### WORK TASK
Scan the material for the word "area" and return every matching line.

-=-=-

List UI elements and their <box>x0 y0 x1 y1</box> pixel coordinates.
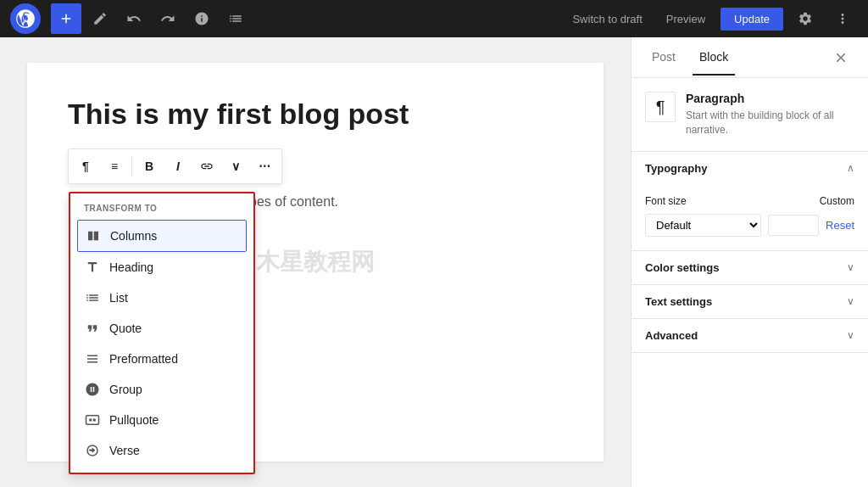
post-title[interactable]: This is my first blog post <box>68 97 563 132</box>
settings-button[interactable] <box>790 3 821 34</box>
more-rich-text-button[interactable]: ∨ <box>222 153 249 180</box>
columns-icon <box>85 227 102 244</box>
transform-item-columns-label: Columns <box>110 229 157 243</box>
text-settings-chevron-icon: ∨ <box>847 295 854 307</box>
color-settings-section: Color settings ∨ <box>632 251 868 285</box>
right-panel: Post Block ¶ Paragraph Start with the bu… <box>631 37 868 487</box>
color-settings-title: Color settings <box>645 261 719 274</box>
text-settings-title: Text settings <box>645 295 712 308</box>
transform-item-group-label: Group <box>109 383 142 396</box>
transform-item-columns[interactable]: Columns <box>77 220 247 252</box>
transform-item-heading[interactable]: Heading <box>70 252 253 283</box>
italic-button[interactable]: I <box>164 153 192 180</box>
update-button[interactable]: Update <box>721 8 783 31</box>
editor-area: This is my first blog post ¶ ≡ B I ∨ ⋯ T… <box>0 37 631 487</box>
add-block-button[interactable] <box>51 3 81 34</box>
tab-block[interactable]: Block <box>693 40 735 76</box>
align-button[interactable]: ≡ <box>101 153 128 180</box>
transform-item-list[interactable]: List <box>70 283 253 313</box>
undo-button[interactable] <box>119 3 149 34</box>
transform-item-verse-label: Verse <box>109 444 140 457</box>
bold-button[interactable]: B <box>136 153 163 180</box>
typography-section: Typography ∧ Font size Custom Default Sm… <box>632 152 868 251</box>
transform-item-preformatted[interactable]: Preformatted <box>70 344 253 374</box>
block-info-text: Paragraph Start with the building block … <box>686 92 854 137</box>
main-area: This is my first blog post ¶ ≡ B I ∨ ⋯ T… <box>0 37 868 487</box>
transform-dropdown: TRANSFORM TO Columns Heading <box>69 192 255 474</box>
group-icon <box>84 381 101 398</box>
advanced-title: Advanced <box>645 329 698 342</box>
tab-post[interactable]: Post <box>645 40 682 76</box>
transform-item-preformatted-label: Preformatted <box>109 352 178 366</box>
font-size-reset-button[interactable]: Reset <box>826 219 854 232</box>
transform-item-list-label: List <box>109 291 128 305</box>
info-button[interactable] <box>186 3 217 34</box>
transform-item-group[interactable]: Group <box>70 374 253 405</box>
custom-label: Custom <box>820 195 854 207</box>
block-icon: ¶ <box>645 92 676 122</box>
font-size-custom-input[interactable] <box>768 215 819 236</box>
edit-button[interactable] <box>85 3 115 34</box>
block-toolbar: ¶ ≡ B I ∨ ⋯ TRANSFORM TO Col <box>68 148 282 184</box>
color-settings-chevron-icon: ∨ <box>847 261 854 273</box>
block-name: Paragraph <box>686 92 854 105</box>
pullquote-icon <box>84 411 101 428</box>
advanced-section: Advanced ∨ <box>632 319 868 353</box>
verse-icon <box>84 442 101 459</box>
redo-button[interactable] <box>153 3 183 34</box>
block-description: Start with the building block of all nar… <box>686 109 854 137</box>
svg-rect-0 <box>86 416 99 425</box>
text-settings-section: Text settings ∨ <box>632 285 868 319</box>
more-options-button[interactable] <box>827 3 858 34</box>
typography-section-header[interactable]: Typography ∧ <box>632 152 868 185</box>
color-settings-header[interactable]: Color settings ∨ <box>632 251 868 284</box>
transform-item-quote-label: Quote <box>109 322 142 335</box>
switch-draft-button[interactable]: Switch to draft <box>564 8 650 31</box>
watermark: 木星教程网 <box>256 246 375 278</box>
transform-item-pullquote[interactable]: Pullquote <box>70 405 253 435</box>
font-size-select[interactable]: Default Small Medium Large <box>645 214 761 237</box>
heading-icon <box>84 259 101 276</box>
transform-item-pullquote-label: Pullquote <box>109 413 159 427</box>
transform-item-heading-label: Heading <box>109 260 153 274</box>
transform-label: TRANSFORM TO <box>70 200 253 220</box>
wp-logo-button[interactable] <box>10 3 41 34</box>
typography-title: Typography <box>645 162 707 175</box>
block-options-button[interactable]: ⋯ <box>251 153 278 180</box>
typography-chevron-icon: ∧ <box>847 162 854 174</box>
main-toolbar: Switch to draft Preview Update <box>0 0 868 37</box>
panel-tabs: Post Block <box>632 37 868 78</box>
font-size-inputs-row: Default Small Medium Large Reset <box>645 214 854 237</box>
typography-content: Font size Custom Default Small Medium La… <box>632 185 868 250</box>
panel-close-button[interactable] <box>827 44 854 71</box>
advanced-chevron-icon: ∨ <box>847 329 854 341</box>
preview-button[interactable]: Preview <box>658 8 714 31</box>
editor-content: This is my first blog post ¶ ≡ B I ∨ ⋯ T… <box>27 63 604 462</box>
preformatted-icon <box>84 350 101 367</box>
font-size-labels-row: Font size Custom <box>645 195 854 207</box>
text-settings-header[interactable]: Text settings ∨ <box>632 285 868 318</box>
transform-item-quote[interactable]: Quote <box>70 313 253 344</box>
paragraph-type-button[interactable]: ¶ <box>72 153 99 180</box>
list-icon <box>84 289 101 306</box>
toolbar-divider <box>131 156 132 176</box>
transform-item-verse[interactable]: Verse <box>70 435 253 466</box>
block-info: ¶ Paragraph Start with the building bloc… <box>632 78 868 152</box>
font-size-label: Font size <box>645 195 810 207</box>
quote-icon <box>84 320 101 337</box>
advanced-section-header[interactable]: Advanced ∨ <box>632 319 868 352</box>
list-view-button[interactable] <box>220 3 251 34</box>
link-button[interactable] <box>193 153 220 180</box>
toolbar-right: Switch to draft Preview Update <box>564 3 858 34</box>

-=-=-

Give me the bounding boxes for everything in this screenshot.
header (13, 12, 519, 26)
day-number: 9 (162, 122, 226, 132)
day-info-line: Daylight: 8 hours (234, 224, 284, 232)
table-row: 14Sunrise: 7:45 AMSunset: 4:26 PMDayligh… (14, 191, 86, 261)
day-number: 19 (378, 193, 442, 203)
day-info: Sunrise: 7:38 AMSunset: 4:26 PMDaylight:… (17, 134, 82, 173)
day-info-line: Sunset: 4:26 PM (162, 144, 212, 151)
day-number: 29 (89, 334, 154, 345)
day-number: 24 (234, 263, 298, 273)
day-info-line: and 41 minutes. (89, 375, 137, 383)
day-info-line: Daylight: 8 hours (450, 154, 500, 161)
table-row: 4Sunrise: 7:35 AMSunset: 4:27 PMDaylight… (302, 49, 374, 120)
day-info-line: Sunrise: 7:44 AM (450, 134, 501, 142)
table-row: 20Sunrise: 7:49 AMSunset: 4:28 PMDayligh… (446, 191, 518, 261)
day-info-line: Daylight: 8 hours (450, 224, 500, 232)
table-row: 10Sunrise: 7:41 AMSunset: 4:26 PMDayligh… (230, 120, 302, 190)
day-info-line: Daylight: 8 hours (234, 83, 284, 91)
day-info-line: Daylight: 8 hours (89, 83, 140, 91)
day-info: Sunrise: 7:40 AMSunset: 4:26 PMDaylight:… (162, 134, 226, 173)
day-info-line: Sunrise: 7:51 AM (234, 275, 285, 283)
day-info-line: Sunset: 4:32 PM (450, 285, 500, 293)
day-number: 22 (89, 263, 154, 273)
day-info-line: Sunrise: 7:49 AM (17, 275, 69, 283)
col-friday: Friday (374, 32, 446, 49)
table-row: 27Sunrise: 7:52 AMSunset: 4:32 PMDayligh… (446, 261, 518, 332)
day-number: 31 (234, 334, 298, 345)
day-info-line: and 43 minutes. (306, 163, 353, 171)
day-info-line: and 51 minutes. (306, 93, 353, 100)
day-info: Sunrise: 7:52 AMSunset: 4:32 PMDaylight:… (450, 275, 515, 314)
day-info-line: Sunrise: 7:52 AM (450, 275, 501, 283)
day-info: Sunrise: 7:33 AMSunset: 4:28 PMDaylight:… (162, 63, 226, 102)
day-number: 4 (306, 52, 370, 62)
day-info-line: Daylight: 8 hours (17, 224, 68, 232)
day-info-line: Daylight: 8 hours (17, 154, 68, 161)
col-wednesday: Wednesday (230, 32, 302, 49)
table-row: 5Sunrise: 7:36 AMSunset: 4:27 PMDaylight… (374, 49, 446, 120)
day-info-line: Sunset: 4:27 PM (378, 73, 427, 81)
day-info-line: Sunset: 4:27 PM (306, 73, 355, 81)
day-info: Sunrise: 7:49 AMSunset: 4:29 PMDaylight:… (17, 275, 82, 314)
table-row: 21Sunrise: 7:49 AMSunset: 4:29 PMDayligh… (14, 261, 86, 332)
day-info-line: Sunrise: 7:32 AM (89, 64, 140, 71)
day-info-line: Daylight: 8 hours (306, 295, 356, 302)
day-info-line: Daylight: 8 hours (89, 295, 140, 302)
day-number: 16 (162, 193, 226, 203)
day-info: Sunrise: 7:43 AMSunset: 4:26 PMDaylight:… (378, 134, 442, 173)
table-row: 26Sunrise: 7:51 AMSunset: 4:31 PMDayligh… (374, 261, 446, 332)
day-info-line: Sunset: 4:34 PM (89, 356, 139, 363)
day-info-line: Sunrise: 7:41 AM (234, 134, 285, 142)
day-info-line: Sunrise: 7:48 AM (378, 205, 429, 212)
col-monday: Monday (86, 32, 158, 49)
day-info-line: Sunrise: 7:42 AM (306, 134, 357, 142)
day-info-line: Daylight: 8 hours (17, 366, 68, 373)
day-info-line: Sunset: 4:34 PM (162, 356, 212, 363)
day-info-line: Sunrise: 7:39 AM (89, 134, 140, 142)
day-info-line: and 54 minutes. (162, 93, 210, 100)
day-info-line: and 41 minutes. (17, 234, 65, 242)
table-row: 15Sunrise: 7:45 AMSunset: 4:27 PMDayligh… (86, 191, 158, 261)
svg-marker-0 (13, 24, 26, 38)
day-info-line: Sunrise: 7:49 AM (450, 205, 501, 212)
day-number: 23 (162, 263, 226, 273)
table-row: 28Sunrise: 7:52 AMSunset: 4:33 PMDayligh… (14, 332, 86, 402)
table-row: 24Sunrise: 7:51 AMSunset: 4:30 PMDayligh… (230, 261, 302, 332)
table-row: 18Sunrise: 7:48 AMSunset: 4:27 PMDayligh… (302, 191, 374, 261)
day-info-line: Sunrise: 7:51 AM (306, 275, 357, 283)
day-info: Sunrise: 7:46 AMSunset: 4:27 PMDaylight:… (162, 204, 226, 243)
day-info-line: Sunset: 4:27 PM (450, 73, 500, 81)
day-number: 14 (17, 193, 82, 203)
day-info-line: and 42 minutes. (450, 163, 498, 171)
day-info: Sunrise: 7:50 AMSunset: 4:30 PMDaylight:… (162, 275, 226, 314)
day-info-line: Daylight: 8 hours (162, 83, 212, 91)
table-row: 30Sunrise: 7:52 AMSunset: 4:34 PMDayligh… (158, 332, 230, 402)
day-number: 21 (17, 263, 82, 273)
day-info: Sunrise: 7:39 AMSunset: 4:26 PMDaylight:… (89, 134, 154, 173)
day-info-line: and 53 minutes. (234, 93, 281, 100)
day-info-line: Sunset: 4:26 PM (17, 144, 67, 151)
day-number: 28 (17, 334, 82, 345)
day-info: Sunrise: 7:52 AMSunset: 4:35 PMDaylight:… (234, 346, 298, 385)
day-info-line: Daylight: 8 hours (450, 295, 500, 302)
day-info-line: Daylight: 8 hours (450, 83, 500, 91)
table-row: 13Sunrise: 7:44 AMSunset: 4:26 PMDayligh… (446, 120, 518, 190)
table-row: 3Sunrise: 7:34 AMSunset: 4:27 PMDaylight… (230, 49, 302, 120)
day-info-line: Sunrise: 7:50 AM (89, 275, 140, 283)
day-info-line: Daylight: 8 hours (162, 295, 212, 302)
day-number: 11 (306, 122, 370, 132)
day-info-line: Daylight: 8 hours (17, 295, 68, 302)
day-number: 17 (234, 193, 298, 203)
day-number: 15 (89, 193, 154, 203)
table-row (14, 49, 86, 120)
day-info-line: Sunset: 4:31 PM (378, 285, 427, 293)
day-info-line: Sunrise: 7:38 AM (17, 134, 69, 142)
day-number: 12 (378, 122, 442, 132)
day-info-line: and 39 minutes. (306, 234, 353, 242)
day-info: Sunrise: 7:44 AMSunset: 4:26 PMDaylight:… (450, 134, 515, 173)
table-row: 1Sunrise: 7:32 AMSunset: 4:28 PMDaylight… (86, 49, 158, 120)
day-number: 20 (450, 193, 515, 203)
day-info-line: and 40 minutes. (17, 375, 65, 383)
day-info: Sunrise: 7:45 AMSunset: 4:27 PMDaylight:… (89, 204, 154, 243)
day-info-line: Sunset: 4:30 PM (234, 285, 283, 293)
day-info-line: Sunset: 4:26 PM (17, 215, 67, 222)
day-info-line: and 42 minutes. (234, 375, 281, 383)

-=-=-

### OUTPUT
editor-area: This is my first blog post ¶ ≡ B I ∨ ⋯ T… <box>0 37 631 487</box>
main-area: This is my first blog post ¶ ≡ B I ∨ ⋯ T… <box>0 37 868 487</box>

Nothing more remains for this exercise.